五輪の恩恵
序
Bは市役所の職員で、来年のオリンピック誘致部門に配属された。
地元は会場の一部になる予定で、商店街もホテルも「五輪景気」に沸いていた。
役所では毎日のように、関連事業の説明会が開かれる。
「この道路を拡張し、駅前に大型ビジョンを設置します。海外からの観光客を迎える準備です」
課長Aはそう言い、誇らしげに図面を広げた。
Bは心の中で計算した。
予算の規模は前年度の5倍。業者も既に決まっている。
——随分と話が早い。
破
工事は急ピッチで進み、街は華やかな雰囲気になった。
だが、地元の小さな商店は次々と閉店していった。
理由は簡単——オリンピック関連の再開発地区に指定され、立ち退きを迫られたからだ。
ある夜、古くからの友人Cが酒の席で言った。
「再開発って言っても、結局は特定のゼネコンと広告代理店が全部握ってるんだよ。
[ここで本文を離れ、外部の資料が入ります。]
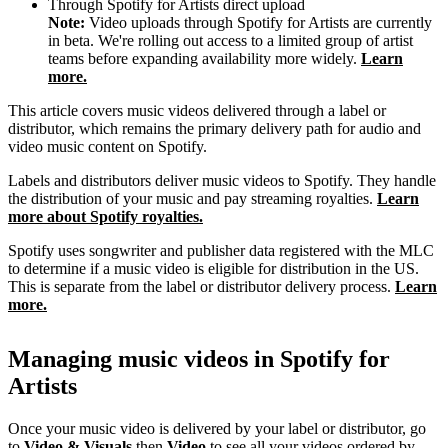
Through Spotify for Artists direct upload
Note:
Video uploads through Spotify for Artists are currently
in beta. We're rolling out access to a limited group of artist
teams before expanding availability more widely.
Learn
more.
This article covers music videos delivered through a label or
distributor, which remains the primary delivery path for audio and
video music content on Spotify.
Labels and distributors deliver music videos to Spotify. They handle
the distribution of your music and pay streaming royalties.
Learn
more about Spotify royalties.
Spotify uses songwriter and publisher data registered with the MLC
to determine if a music video is eligible for distribution in the US.
This is separate from the label or distributor delivery process.
Learn
more.
Managing music videos in Spotify for
Artists
Once your music video is delivered by your label or distributor, go
to
Video & Visuals
then
Video
to see all your videos ordered by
立ち退き補償金も、役所と業者の間で数字が出来上がってる」
Bは半信半疑だったが、配布された契約書の控えに、見慣れない印鑑が押されているのを見つけた。
それは、オリンピック組織委員会の印ではなく、特定企業連合の印だった。
急
オリンピックは盛大に開幕した。
街には観光客が溢れ、大型ビジョンの前で人々が歓声を上げた。
テレビは「地域が一丸となって成功を勝ち取った」と連日報じた。
しかし閉会式の翌週、工事関連の看板は次々と外され、スポンサー企業のロゴだけが残った。
Bは課長Aに尋ねた。
「これからは地元の人のための施設にするんですよね」
Aは笑って言った。
「いや、契約期間が終わるまではスポンサーの管理だ。地元利用はその後だな」
Bは駅前の大型ビジョンを見上げた。
そこには閉会式の映像ではなく、新しい海外リゾート開発のCMが流れていた。